#### [PROBLEM STATEMENT]
Pick each line that has "shall" out of the records.

● ● ●

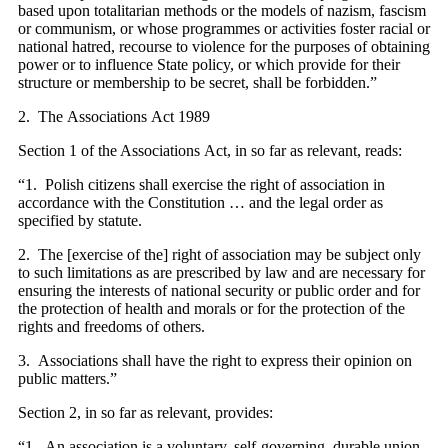
based upon totalitarian methods or the models of nazism, fascism
or communism, or whose programmes or activities foster racial or
national hatred, recourse to violence for the purposes of obtaining
power or to influence State policy, or which provide for their
structure or membership to be secret, shall be forbidden.”
2. The Associations Act 1989
Section 1 of the Associations Act, in so far as relevant, reads:
“1. Polish citizens shall exercise the right of association in
accordance with the Constitution … and the legal order as
specified by statute.
2. The [exercise of the] right of association may be subject only
to such limitations as are prescribed by law and are necessary for
ensuring the interests of national security or public order and for
the protection of health and morals or for the protection of the
rights and freedoms of others.
3. Associations shall have the right to express their opinion on
public matters.”
Section 2, in so far as relevant, provides:
“1. An association is a voluntary, self-governing, durable union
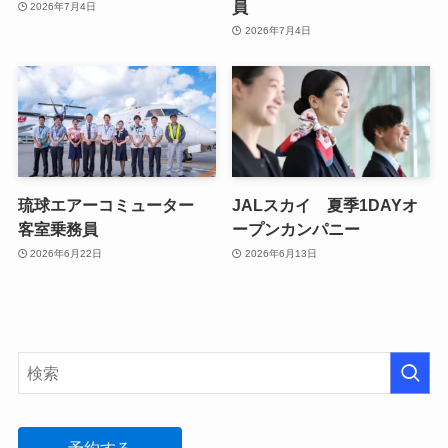
員
2026年7月4日
2026年7月4日
琉球エアーコミューター
JALスカイ 夏季1DAYオ
客室乗務員
ープンカンパニー
2026年6月22日
2026年6月13日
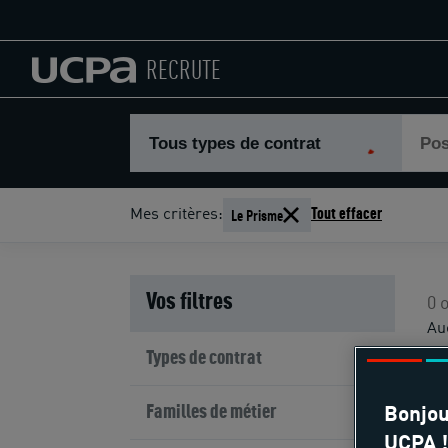
RECRUTE
Tous types de contrat
Pos
Le Prisme
Mes critères:
Tout effacer
Vos filtres
0 
Au
op
Types de contrat
Familles de métier
Bonjou
UCPA !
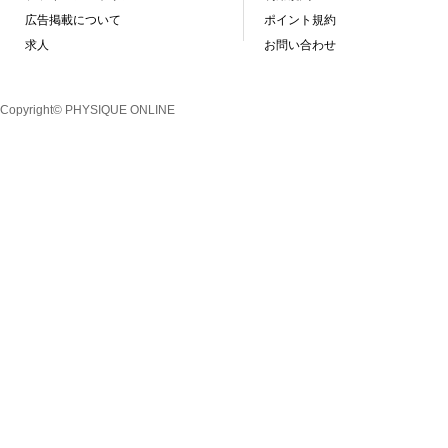
広告掲載について
ポイント規約
求人
お問い合わせ
Copyright© PHYSIQUE ONLINE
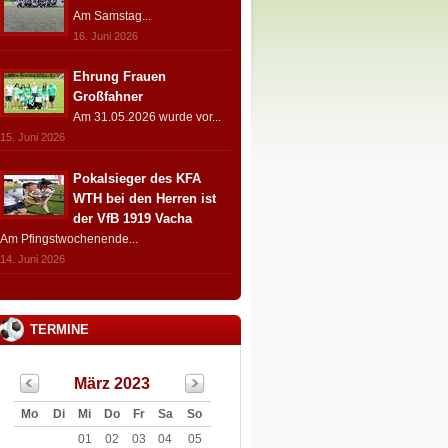
Am Samstag...
16. Juni 2026
Ehrung Frauen
Großfahner
Am 31.05.2026 wurde vor...
15. Juni 2026
Pokalsieger des KFA
WTH bei den Herren ist
der VfB 1919 Vacha
Am Pfingstwochenende...
14. Juni 2026
TERMINE
März 2023
Mo
Di
Mi
Do
Fr
Sa
So
01
02
03
04
05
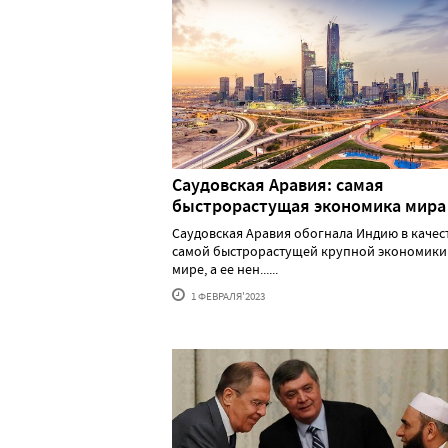
Саудовская Аравия: самая
быстрорастущая экономика мира
Саудовская Аравия обогнала Индию в качес
самой быстрорастущей крупной экономики
мире, а ее нен......
1 ФЕВРАЛЯ'2023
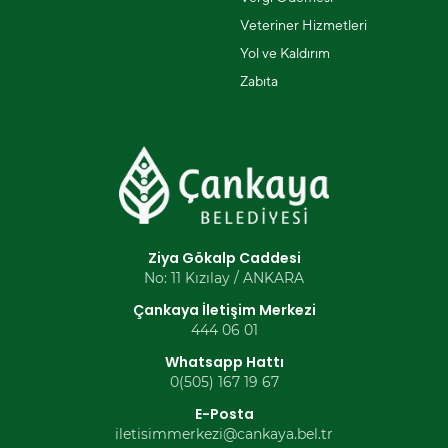
Veteriner Hizmetleri
Yol ve Kaldırım
Zabıta
Ziya Gökalp Caddesi
No: 11 Kızılay / ANKARA
Çankaya İletişim Merkezi
444 06 01
Whatsapp Hattı
0(505) 167 19 67
E-Posta
iletisimmerkezi@cankaya.bel.tr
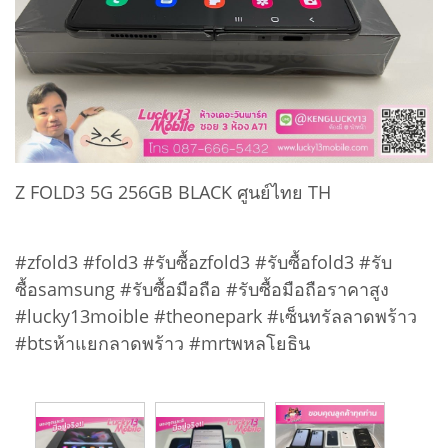
Z FOLD3 5G 256GB BLACK ศูนย์ไทย TH
#zfold3 #fold3 #รับซื้อzfold3 #รับซื้อfold3 #รับ
ซื้อsamsung #รับซื้อมือถือ #รับซื้อมือถือราคาสูง
#lucky13moible #theonepark #เซ็นทรัลลาดพร้าว
#btsห้าแยกลาดพร้าว #mrtพหลโยธิน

● ● ●

#### [ANSWER BOX]
structure or membership to be secret, shall be forbidden.”
“1. Polish citizens shall exercise the right of association in
3. Associations shall have the right to express their opinion on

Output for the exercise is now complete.